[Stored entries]

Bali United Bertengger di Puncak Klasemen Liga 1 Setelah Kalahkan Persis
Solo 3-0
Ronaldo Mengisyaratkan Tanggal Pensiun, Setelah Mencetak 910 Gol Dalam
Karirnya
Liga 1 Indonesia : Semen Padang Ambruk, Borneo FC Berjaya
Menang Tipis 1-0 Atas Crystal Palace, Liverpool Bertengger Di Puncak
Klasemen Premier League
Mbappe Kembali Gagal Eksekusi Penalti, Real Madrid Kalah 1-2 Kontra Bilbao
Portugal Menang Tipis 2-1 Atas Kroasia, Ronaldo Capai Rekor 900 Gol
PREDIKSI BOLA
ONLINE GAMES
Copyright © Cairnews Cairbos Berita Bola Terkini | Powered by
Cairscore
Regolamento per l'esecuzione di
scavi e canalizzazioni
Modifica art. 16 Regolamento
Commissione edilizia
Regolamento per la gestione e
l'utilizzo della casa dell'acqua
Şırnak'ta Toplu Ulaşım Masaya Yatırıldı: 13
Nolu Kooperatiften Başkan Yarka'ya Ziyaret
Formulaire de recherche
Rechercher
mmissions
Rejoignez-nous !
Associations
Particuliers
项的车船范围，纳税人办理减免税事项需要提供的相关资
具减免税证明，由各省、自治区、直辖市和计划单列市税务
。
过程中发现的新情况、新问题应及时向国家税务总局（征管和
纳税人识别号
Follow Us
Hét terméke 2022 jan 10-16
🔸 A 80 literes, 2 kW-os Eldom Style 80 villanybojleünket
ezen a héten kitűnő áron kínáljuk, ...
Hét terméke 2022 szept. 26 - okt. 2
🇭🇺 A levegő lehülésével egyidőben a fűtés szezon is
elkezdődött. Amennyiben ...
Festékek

> [What is required]: Copy all the lines from the data above that hold the word "Bertengger".

> [Exercise response]:
Bali United Bertengger di Puncak Klasemen Liga 1 Setelah Kalahkan Persis
Menang Tipis 1-0 Atas Crystal Palace, Liverpool Bertengger Di Puncak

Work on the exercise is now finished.